Washington Editor
WASHINGTON - The House version of Project BioShield expected to pass the Senate in the next few months is considered a satisfactory first step needed to entice drug companies to enter the biomedical countermeasure business, insiders here said.
But to really convince large pharmaceutical and biotechnology firms to work with the government to discover and develop antidotes for such threats as anthrax or smallpox, experts believe a second BioShield bill will be necessary.
Under the best of circumstances, BioShield II would resolve certain issues missing from the first bill, passed in a 421-2 vote in the House last July. (See BioWorld Today, July 23, 2003.)
The House version does not provide companies with tax incentives, adequate research and development funding, clarity on intellectual property rights or indemnity protection, critics claim.
As a result, Chuck Ludlam, counsel for Sen. Joseph Lieberman (D-Conn.), told BioWorld Today Lieberman's office will submit BioShield II shortly after the first version is approved. Ludlam, on Tuesday, was a featured speaker at a bioterrorism countermeasures conference here sponsored by Defense Week.
While Lieberman and his staff sat back and watched, President Bush presented Project BioShield to the American public during the State of the Union address in January 2003.
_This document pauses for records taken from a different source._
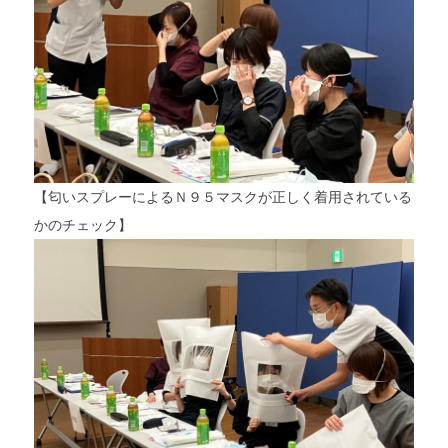
【匂いスプレーによるＮ９５マスクが正しく着用されている
かのチェック】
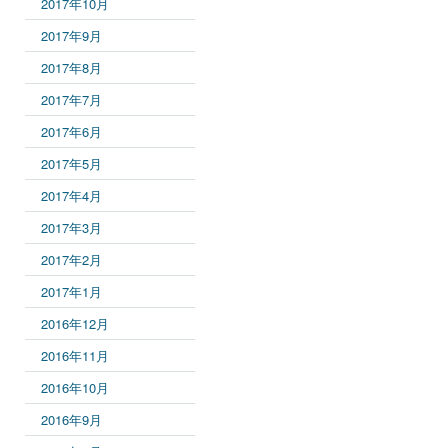
2017年10月
2017年9月
2017年8月
2017年7月
2017年6月
2017年5月
2017年4月
2017年3月
2017年2月
2017年1月
2016年12月
2016年11月
2016年10月
2016年9月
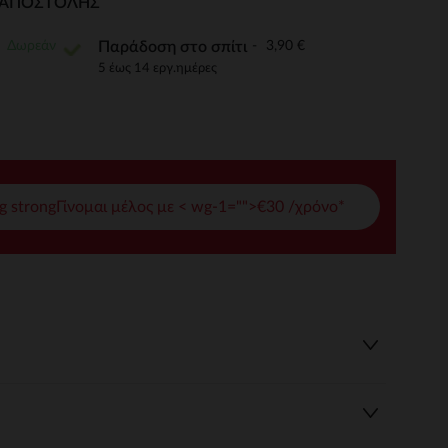
Ι ΑΠΟΣΤΟΛΉΣ
γές σας
Δωρεάν
3,90 €
Παράδοση στο σπίτι
ι να διαχειριστείτε τις ρυθμίσεις απορρήτου, εξασφαλίζοντας 
5 έως 14 εργ.ημέρες
g strongΓίνομαι μέλος με < wg-1="">€30 /χρόνο*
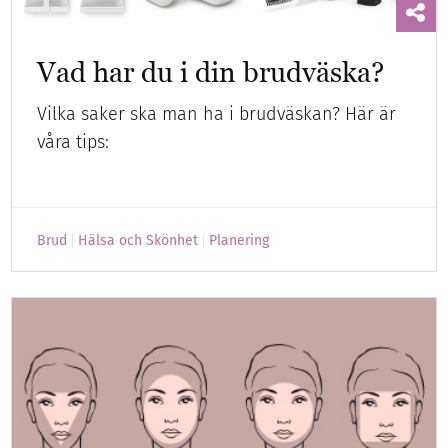
Vad har du i din brudväska?
Vilka saker ska man ha i brudväskan? Här är
våra tips:
Brud
Hälsa och Skönhet
Planering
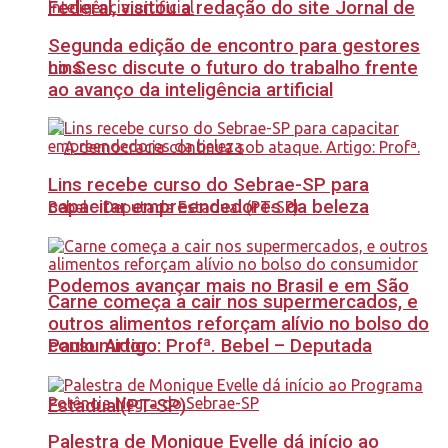
Federal, visitou a redação do site Jornal de
Segunda edição de encontro para gestores
no Sesc discute o futuro do trabalho frente
Lins.
ao avanço da inteligência artificial
Lins recebe curso do Sebrae-SP para
capacitar empreendedores da beleza
Podemos avançar mais no Brasil e em São
Carne começa a cair nos supermercados, e
outros alimentos reforçam alívio no bolso do
Paulo. Artigo: Profª. Bebel – Deputada
consumidor
Estadual(PT-SP)
Palestra de Monique Evelle dá início ao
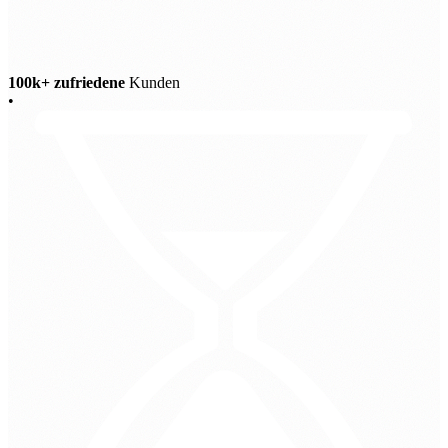
100k+ zufriedene
Kunden
•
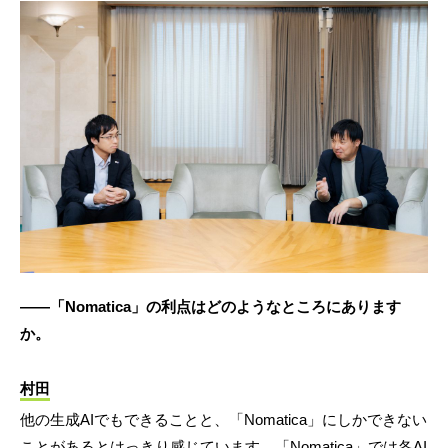
――「Nomatica」の利点はどのようなところにあります
か。
村田
他の生成AIでもできることと、「Nomatica」にしかできない
ことがあるとはっきり感じています。「Nomatica」では各AI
According to Ludlam, Bush stole Project BioShield - originally known as Lieberman-Hatch (referring to Sen. Orrin Hatch, R-Utah) - and passed it off as his own idea without giving either of its authors credit.
Project BioShield is the Bush administration's plan to speed development and availability of medical countermeasures in response to current threats. It is designed to streamline government research, create incentives for companies and give the government the ability to make products widely available in a public emergency. The House bill allocates $5.6 billion over 10 years for the project.
Ludlam said the White House version of BioShield "was a complete joke."
"For example, there was a provision that said if you develop a countermeasure that has a consumer market, BioShield would not apply. This is ridiculous, so it was pulled out," Ludlam said. "We will come up with BioShield II and invite them to steal it."
Ludlam credits Frank Rapoport, a conference moderator and partner with McKenna, Long & Aldridge LP, of Philadelphia, with correcting many of the problems in the White House bill, which became the House version. Rapoport's efforts were on behalf of Aventis Pasteur Inc., the vaccines business of Aventis SA, of Strasbourg, France.
The fact that Rapoport had only one client is a bad sign for BioShield, said Ludlam, who fears large companies will not get involved with a government project because it might come with too much control and not enough financial returns.
"The government fears they will lose control while companies fear their products will be stolen," Ludlam said. "The idea is to persuade the chief financial officers that the government will be a reliable partner."
Indeed, while the House version would guarantee a market on a successful product, it probably wouldn't pay for research and development. If companies, particularly smaller companies, are forced to turn to venture capitalists for support, they might run into a host of other problems.
Nancy Saucier, a conference speaker and manager in the medical industry group of the National Venture Capital Association in Arlington, Va., told attendees that after getting burned in the dot-com business, venture capitalists aren't too enthusiastic about biodefense.
"Keep in mind that life sciences is clearly the most regulated industry that VC plays in," Saucier said. "But our guys are looking for three times their money on the back end."
Life sciences is a hot industry, she said, citing her own records from 2003 showing that $4.89 billion, or 27 percent of VC funding, was spent in life sciences.
But if one thing scares investors, Saucier said, it's government price controls. For example, she brought up the situation that Bayer AG, of Leverkusen, Germany, faced with Cipro, an antibiotic used as second-line therapy for the treatment of anthrax exposure.
Tommy Thompson, secretary of Health and Human Services, threatened to erode Bayer's Cipro patent if the company refused to sell the drug to the government at one-fourth the market price following the U.S. anthrax attacks of late 2001.
The government ended up paying 99 cents a dose, which destroyed the market because every other purchaser wanted the government price, Saucier said. "Bayer sold the government 1 billion doses and donated 4 billion doses, then someone sued them because of side effects," she said.
"If you have many more examples like this, my guys will get out," Saucier said. "Venture capitalists are not afraid of risk, but risk that they cannot assess causes them to walk away."
Ludlam said paying for BioShield through an entrepreneurial- or investor-funded model would probably engage the best pharmaceutical and biotechnology companies.
But if the old defense contractor model is used, "the only companies interested will be ones that have never brought a product to market," he said.
Linda Nardone, vice president of clinical and regulatory affairs at EluSys Therapeutics Inc., of Pine Brook, N.J., argued Ludlam's remark, saying smaller companies can conduct a lot of the research needed to develop countermeasures.